PROBLEM DESCRIPTION - Leaving the pictures aside, restate all of the data exactly.

━━━━━━━━━━

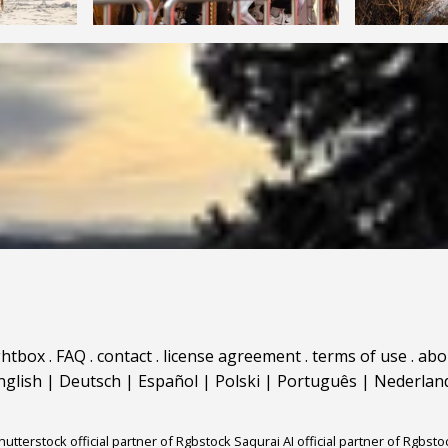
ghtbox
.
FAQ
.
contact
.
license agreement
.
terms of use
.
abo
nglish
|
Deutsch
|
Español
|
Polski
|
Português
|
Nederlan
hutterstock official partner of Rgbstock
Saqurai AI official partner of Rgbsto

━━━━━━━━━━

ANSWER TO THE EXERCISE -
ghtbox
.
FAQ
.
contact
.
license agreement
.
terms of use
.
abo
nglish
|
Deutsch
|
Español
|
Polski
|
Português
|
Nederlan
hutterstock official partner of Rgbstock
Saqurai AI official partner of Rgbsto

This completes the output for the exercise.